ABSTRA CT: Hypergraphs capture multi-way relationships in data, and they have consequently seen a number of applications in higher-order network analysis, computer vision, geometry processing, and machine learning. First, we study hypergraph visualization via its topological simplification. We put vertex simplification and hyperedge simplification in a unifying framework using tools from topological data analysis. In simplifying a hypergraph, we allow vertices to be combined if they belong to almost the same set of hyperedges, and hyperedges to be merged if they share almost the same set of vertices. Second, we develop the theoretical foundations in studying the space of hypergraphs using ingredients from optimal transport. By enriching a hypergraph with probability measures on its nodes and hyperedges, as well as relational information capturing local and global structure, we obtain a general and robust framework for studying the collection of all hypergraphs. We first introduce a hypergraph distance based on the co-optimal transport framework of Redko et al. and study its theoretical properties. We then formalize common methods for transforming a hypergraph into a graph as maps from the space of hypergraphs to the space of graphs and study their functorial properties and Lipschitz bounds. Finally, we demonstrate the versatility of our Hypergraph Co-Optimal Transport (HyperCOT) framework through various examples. This talk is based on joint works with Youjia Zhou, Archit Rathore, Emilie Purvine, Samir Chowdhury, Tom Needham, and Ethan Semrad.
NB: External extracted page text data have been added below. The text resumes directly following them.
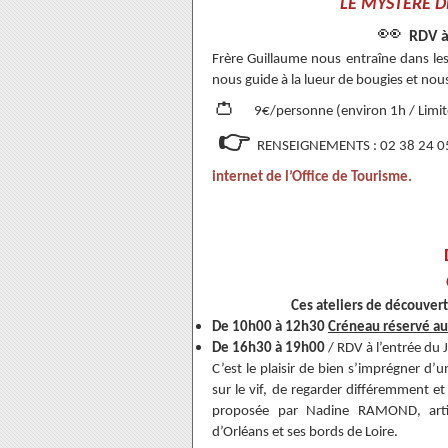
LE MYSTÈRE D
👀
RDV à
Frère Guillaume nous entraîne dans les
nous guide à la lueur de bougies et nous
👛
9€/personne (environ 1h / Limi
👉
RENSEIGNEMENTS : 02 38 24 05 
internet de l’Office de Tourisme.
Ces ateliers de découvert
De 10h00 à 12h30
Créneau réservé au
De 16h30 à 19h00
/ RDV à l’entrée du 
C’est le plaisir de bien s’imprégner d’u
sur le vif, de regarder différemment et
proposée par Nadine RAMOND, artiste
d’Orléans et ses bords de Loire.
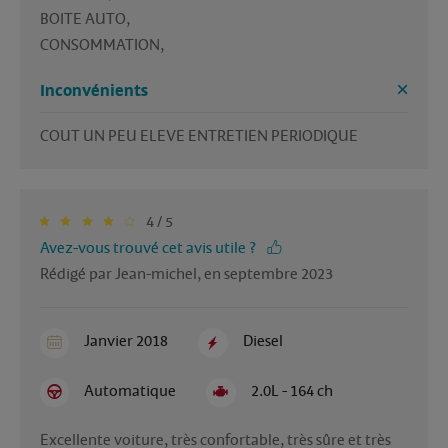
BOITE AUTO,

CONSOMMATION, 
Inconvénients
COUT UN PEU ELEVE ENTRETIEN PERIODIQUE
4 / 5
Avez-vous trouvé cet avis utile ?
Rédigé par Jean-michel, en septembre 2023
Janvier 2018
Diesel
Automatique
2.0L - 164 ch
Excellente voiture, très confortable, très sûre et très 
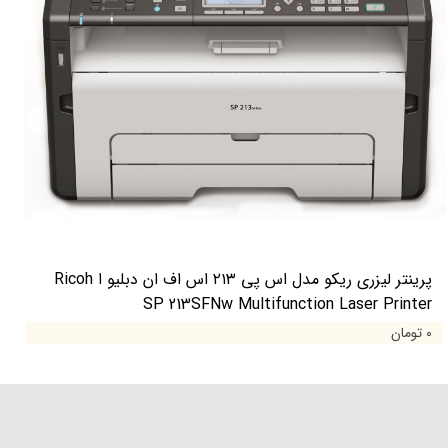
پرینتر لیزری ریکو مدل اس پی ۲۱۳ اس اف ان دبلیو ا Ricoh
SP 213SFNw Multifunction Laser Printer
۰ تومان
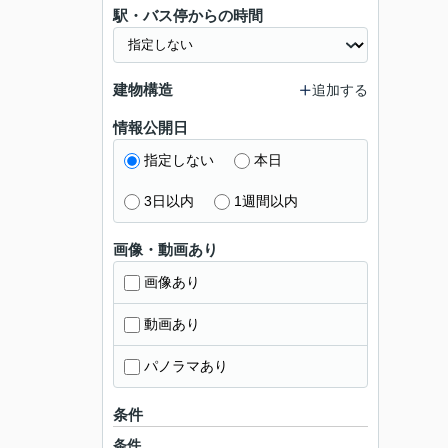
駅・バス停からの時間
建物構造
追加する
情報公開日
指定しない
本日
3日以内
1週間以内
画像・動画あり
画像あり
動画あり
パノラマあり
条件
条件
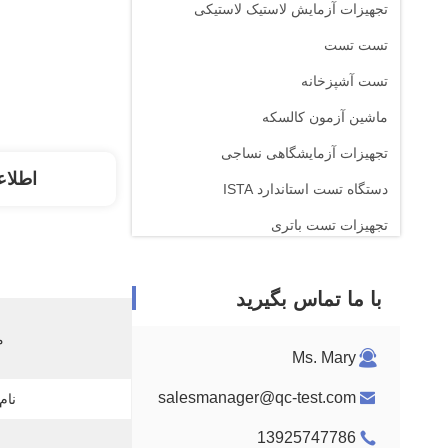
تجهیزات آزمایش لاستیک لاستیکی
تست تست
تست آشپزخانه
ماشین آزمون کالسکه
تجهیزات آزمایشگاهی نساجی
اطلاع
دستگاه تست استاندارد ISTA
تجهیزات تست باتری
دستگاه تجزیه و تحلیل شیمیایی
با ما تماس بگیرید
تجهیزات آزمایش قابل احتراق
م
Ms. Mary
salesmanager@qc-test.com
نام
13925747786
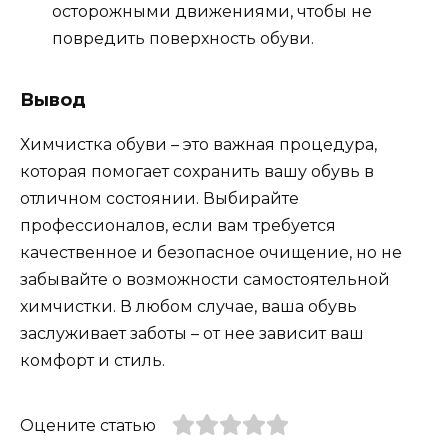
осторожными движениями, чтобы не
повредить поверхность обуви.
Вывод
Химчистка обуви – это важная процедура,
которая помогает сохранить вашу обувь в
отличном состоянии. Выбирайте
профессионалов, если вам требуется
качественное и безопасное очищение, но не
забывайте о возможности самостоятельной
химчистки. В любом случае, ваша обувь
заслуживает заботы – от нее зависит ваш
комфорт и стиль.
Оцените статью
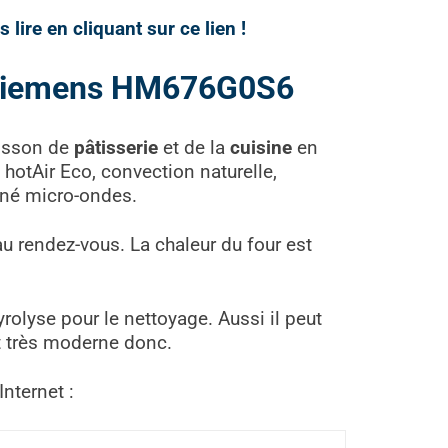
lire en cliquant sur ce lien !
Siemens HM676G0S6
cuisson de
pâtisserie
et de la
cuisine
en
 hotAir Eco, convection naturelle,
biné micro-ondes.
au rendez-vous. La chaleur du four est
yrolyse pour le nettoyage. Aussi il peut
st très moderne donc.
nternet :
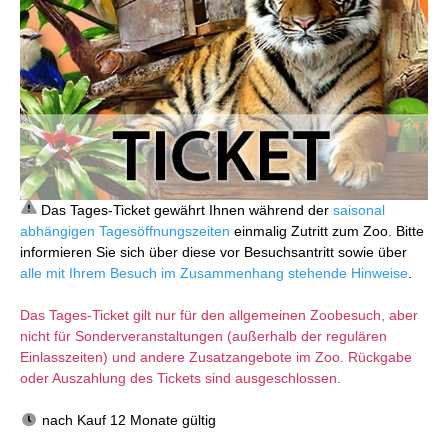
Das Tages-Ticket gewährt Ihnen während der
saisonal
abhängigen Tagesöffnungszeiten
einmalig Zutritt zum Zoo. Bitte
informieren Sie sich über diese vor Besuchsantritt sowie über
alle mit Ihrem Besuch im Zusammenhang stehende Hinweise
.
Das Tages-Ticket gilt nur für den allgemeinen Zoobesuch, aber
nicht für Sonderveranstaltungen (außerhalb der regulären
Einlasszeiten) und andere Zusatzangebote im Zoo. Rückgabe
oder Auszahlung des Tickets sind ausgeschlossen.
nach Kauf 12 Monate gültig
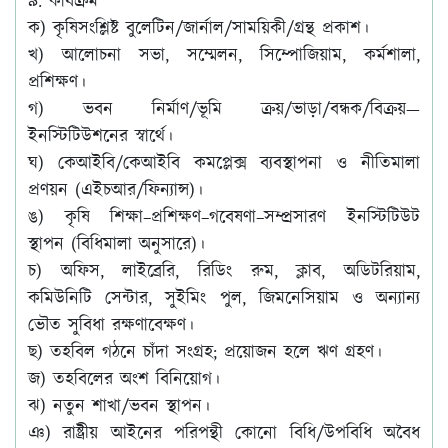
৯. কার্যক্রম
ক) কৃষিসংশ্লিষ্ট বুলেটিন/জার্নাল/সাময়িকী/গ্রন্থ প্রকাশ।
খ) আলোচনা সভা, সম্মেলন, সিম্পোজিয়াম, কর্মশালা,
প্রশিক্ষণ।
গ) ভবন নির্মাণ/ভূমি ক্রয়/ভাড়া/বন্ধক/বিক্রয়—
ইনস্টিটিউশনের স্বার্থে।
ঘ) কেআইবি/কেআইবি কমপ্লেক্স ব্যবস্থাপনা ও নীতিমালা
প্রণয়ন (এইচআর/ফিন্যান্স)।
ঙ) কৃষি শিক্ষা–প্রশিক্ষণ–গবেষণা–সম্প্রসারণ ইনস্টিটিউট
স্থাপন (বিধিমালা অনুসারে)।
চ) অফিস, লাইব্রেরি, রিডিং রুম, ক্লাব, অডিটরিয়াম,
কমিউনিটি সেন্টার, সুইমিং পুল, জিমনেসিয়াম ও অন্যান্য
ভৌত সুবিধা রক্ষণাবেক্ষণ।
ছ) তহবিল গঠনে চাঁদা সংগ্রহ; প্রয়োজন হলে ঋণ গ্রহণ।
জ) তহবিলের অংশ বিনিয়োগ।
ঝ) নতুন শাখা/ভবন স্থাপন।
ঞ) রাষ্ট্রীয় আইনের পরিপন্থী কোনো বিধি/উপবিধি অবৈধ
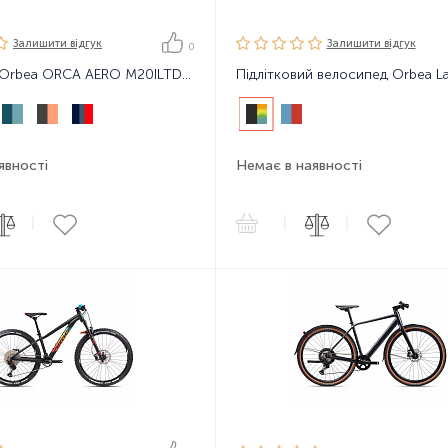
Залишити вiдгук
Залишити вiдгук
0
Велосипед Orbea ORCA AERO M20ILTD 23
явності
Немає в наявності
|
|
|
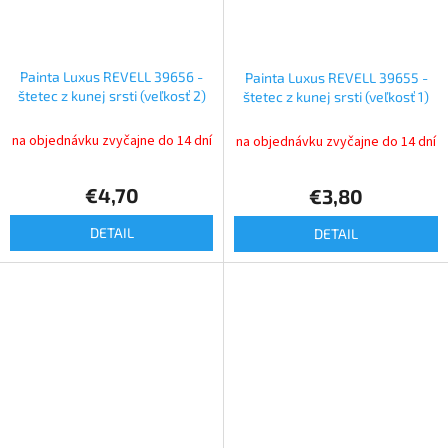
Painta Luxus REVELL 39656 -
Painta Luxus REVELL 39655 -
štetec z kunej srsti (veľkosť 2)
štetec z kunej srsti (veľkosť 1)
na objednávku zvyčajne do 14 dní
na objednávku zvyčajne do 14 dní
€4,70
€3,80
DETAIL
DETAIL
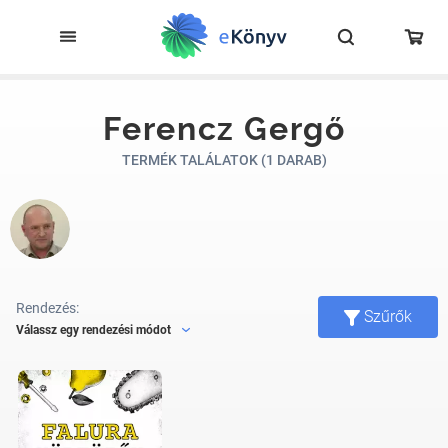
Ferencz Gergő
TERMÉK TALÁLATOK (1 DARAB)
Rendezés:
Szűrők
Válassz egy rendezési módot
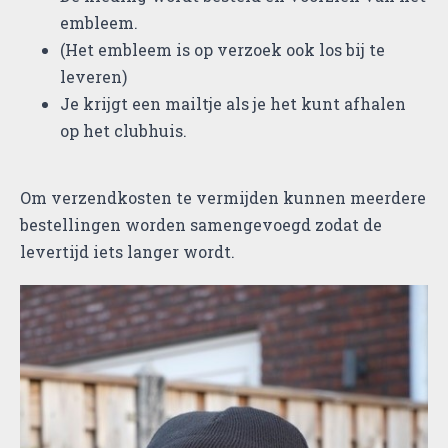
embleem.
(Het embleem is op verzoek ook los bij te
leveren)
Je krijgt een mailtje als je het kunt afhalen
op het clubhuis.
Om verzendkosten te vermijden kunnen meerdere
bestellingen worden samengevoegd zodat de
levertijd iets langer wordt.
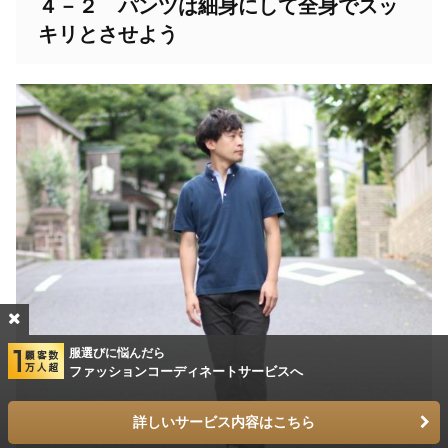
４－２ パンツは細身にして全身でスッ
キリとさせよう
服選びに悩んだら
ファッションコーディネートサービスへ
詳しいサービス内容はこちら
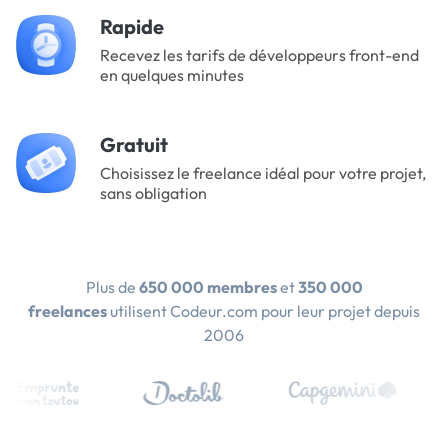
Rapide
Recevez les tarifs de développeurs front-end
en quelques minutes
Gratuit
Choisissez le freelance idéal pour votre projet,
sans obligation
Plus de
650 000 membres
et
350 000
freelances
utilisent Codeur.com pour leur projet depuis
2006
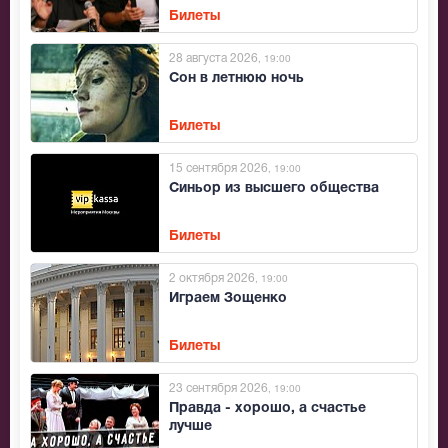
Билеты
28 августа 2026
, 19:00
Сон в летнюю ночь
Билеты
15 сентября 2026
, 19:00
Синьор из высшего общества
Билеты
2 октября 2026
, 19:00
Играем Зощенко
Билеты
23 сентября 2026
, 19:00
Правда - хорошо, а счастье
лучше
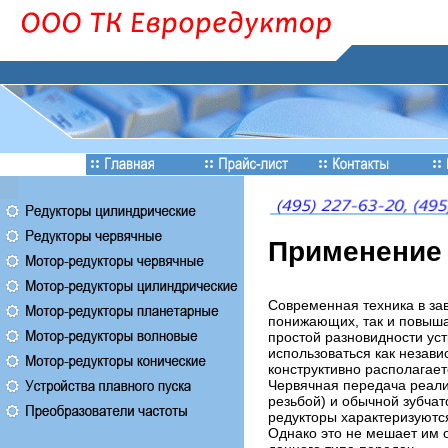
Применение 
Современная техника в зав
понижающих, так и повыша
простой разновидности ус
использоваться как незави
конструктивно располагает
Червячная передача реализ
резьбой) и обычной зубча
редукторы характеризуются
Однако это не мешает им 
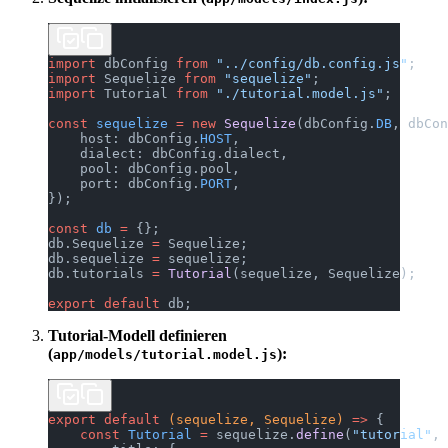
import
 dbConfig 
from
 "../config/db.config.js"
;
import
 Sequelize 
from
 "sequelize"
;
import
 Tutorial 
from
 "./tutorial.model.js"
;
const
 sequelize
 =
 new
 Sequelize
(dbConfig.
DB
, dbCon
    host: dbConfig.
HOST
,
    dialect: dbConfig.dialect,
    pool: dbConfig.pool,
    port: dbConfig.
PORT
,
});
const
 db
 =
 {};
db.Sequelize 
=
 Sequelize;
db.sequelize 
=
 sequelize;
db.tutorials 
=
 Tutorial
(sequelize, Sequelize);
export
 default
 db;
Tutorial-Modell definieren
(
):
app/models/tutorial.model.js
export
 default
 (sequelize, Sequelize) 
=>
 {
    const
 Tutorial
 =
 sequelize.
define
(
"tutorial"
,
See https://arxiv.org/abs/2104.11214 and https://arxiv.org/abs/2112.03904.
BIO: Bei Wang is an assistant professor in the School of Computing, a faculty member in the Scientific Computing and Imaging (SCI) Institute, and an adjunct assistant professor in the Department of Mathematics, University of Utah. She obtained her Ph.D. from Duke University. She is interested in the analysis and visualization of large and complex data. Her research interests include topological data analysis, data visualization, computational topology, machine learning, and data mining. Some of her current research activities draw inspirations from topology, geometry, and machine learning, in studying vector fields, tensor fields, high-dimensional point clouds, networks, and multivariate ensembles. She is a recipient of the DOE Early Career Award in 2020.